Malawi’s Finance Minister Ken Lipenga on Monday said the 2013/14 budget will focus on consolidating the reforms government instituted in the current financial year.
He said this at the first pre-budget consultation meeting the ministry officials conducted with representatives of the business community in the commercial city of Blantyre that included the Society of Accountants in Malawi (Socam) and the Malawi Confederation of Chambers of Commerce and Industry (MCCCI).
Lipenga said there is need for Malawians not to lose sight of what the reforms, among others, the 49 percent devaluation of the kwacha and the adoption of a market-determined exchange rate have achieved.
“Sustaining market-based reforms has helped to restore both investor and donor confidence in our economic policy stance. Confidence is not easily restored once it is eroded,” he said.
The minister cited, as some achievements of the reforms, the elimination of fuel shortages and fuel queues, except for the occasional logistical hiccup.
Lipenga touted the reforms for the shrinking of the black market premium to five percent from over 80 percent, stressing that the near elimination of the foreign exchange black market is without doubt one of the most enduring reforms.
He cited the restoration of sizeable donor flows that have facilitated a sizable scaling up of social spending by up to five percentage points of the gross domestic product (GDP), increased availability of some international credit lines, which has largely benefited the private sector by facilitating the purchase of imported inputs, especially fuel and fertiliser and a sizeable pick-up in industrial capacity utilisation due to the increased availability of fuel, foreign exchange and essential inputs.

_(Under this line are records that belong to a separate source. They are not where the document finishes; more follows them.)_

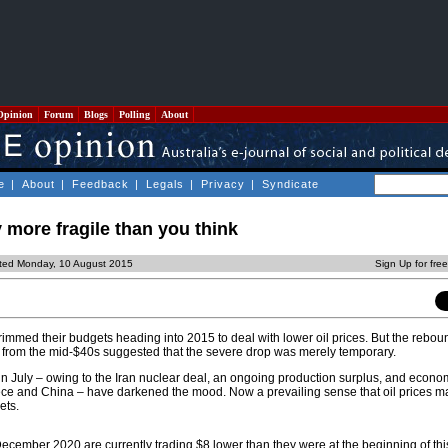
Opinion
Forum
Blogs
Polling
About
e
|
About
|
Feedback
|
Legals
|
Privacy
|
Syndicate
y more fragile than you think
ted Monday, 10 August 2015
Sign Up for fre
mmed their budgets heading into 2015 to deal with lower oil prices. But the reboun
 from the mid-$40s suggested that the severe drop was merely temporary.
 in July – owing to the Iran nuclear deal, an ongoing production surplus, and econ
ece and China – have darkened the mood. Now a prevailing sense that oil prices m
ets.
 December 2020 are currently trading $8 lower than they were at the beginning of th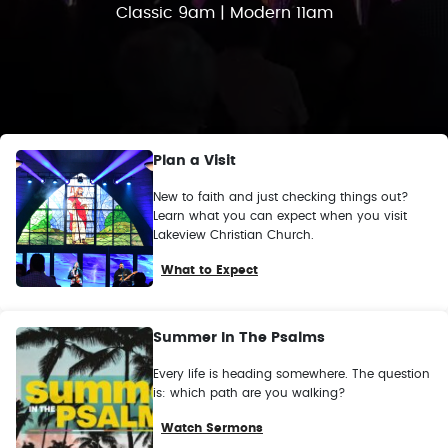
Classic 9am | Modern 11am
Plan a Visit
New to faith and just checking things out?
Learn what you can expect when you visit
Lakeview Christian Church.
What to Expect
Summer In The Psalms
Every life is heading somewhere. The question
is: which path are you walking?
Watch Sermons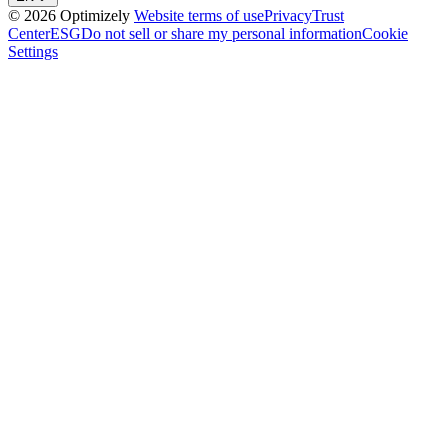
© 2026 Optimizely
Website terms of use
Privacy
Trust
Center
ESG
Do not sell or share my personal information
Cookie
Settings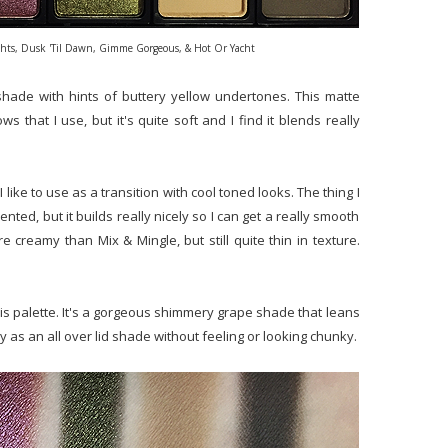
ights, Dusk 'Til Dawn, Gimme Gorgeous, & Hot Or Yacht
shade with hints of buttery yellow undertones. This matte
that I use, but it's quite soft and I find it blends really
 like to use as a transition with cool toned looks. The thing I
mented, but it builds really nicely so I can get a really smooth
more creamy than Mix & Mingle, but still quite thin in texture.
is palette. It's a gorgeous shimmery grape shade that leans
ly as an all over lid shade without feeling or looking chunky.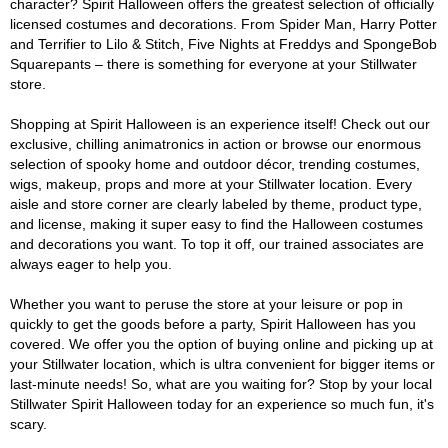
character? Spirit Halloween offers the greatest selection of officially
licensed costumes and decorations. From Spider Man, Harry Potter
and Terrifier to Lilo & Stitch, Five Nights at Freddys and SpongeBob
Squarepants – there is something for everyone at your Stillwater
store.
Shopping at Spirit Halloween is an experience itself! Check out our
exclusive, chilling animatronics in action or browse our enormous
selection of spooky home and outdoor décor, trending costumes,
wigs, makeup, props and more at your Stillwater location. Every
aisle and store corner are clearly labeled by theme, product type,
and license, making it super easy to find the Halloween costumes
and decorations you want. To top it off, our trained associates are
always eager to help you.
Whether you want to peruse the store at your leisure or pop in
quickly to get the goods before a party, Spirit Halloween has you
covered. We offer you the option of buying online and picking up at
your Stillwater location, which is ultra convenient for bigger items or
last-minute needs! So, what are you waiting for? Stop by your local
Stillwater Spirit Halloween today for an experience so much fun, it's
scary.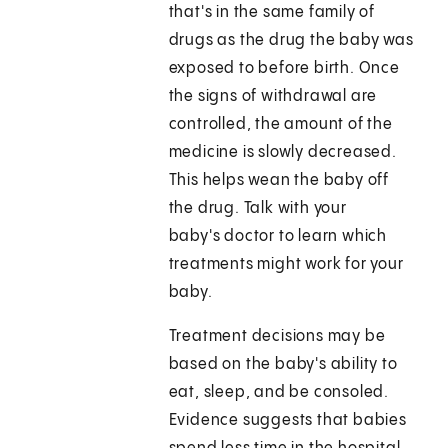
that's in the same family of
drugs as the drug the baby was
exposed to before birth. Once
the signs of withdrawal are
controlled, the amount of the
medicine is slowly decreased.
This helps wean the baby off
the drug. Talk with your
baby's doctor to learn which
treatments might work for your
baby.
Treatment decisions may be
based on the baby's ability to
eat, sleep, and be consoled.
Evidence suggests that babies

But the very same reforms have also brought misery onto Malawians resulting in rising cost of living as a consequence of rising inflation and interest rate making borrowing for the private sector, the engine of economic growth, expensive.
Looking into the future, Lipenga said “already, we are seeing that maize prices in some markets in the South are up to 50 percent lower than before. This bodes well for bringing food inflation under control,” he said that preliminary crop estimates suggest that the surplus of maize and various cash crops will be significantly higher than last year owing in part to good rainfall.
A surplus crop output will be good for Malawi because it means a reduction in the inflation rate currently at 37.9 percent since food takes up a huge chunk at 50.2 percent in the Consumer Price Index (CPI)—a measure that examines the weighted average of prices of a basket of consumer goods and services.
But Lipenga cautioned that the speed with which the exchange rate and price stabilisation can be achieved will also depend on the public’s tolerance for austerity measures.
A bulk of Malawi’s budget is dedicated to social spending hence “definite limits to which the budget can be compressed”.
He explained: “and, in fact ,in the current fiscal year, sizeable donor flows make it feasible for total spending to actually rise as a percentage of GDP rather than falling, with the increase mostly devoted to higher social spending, “explained.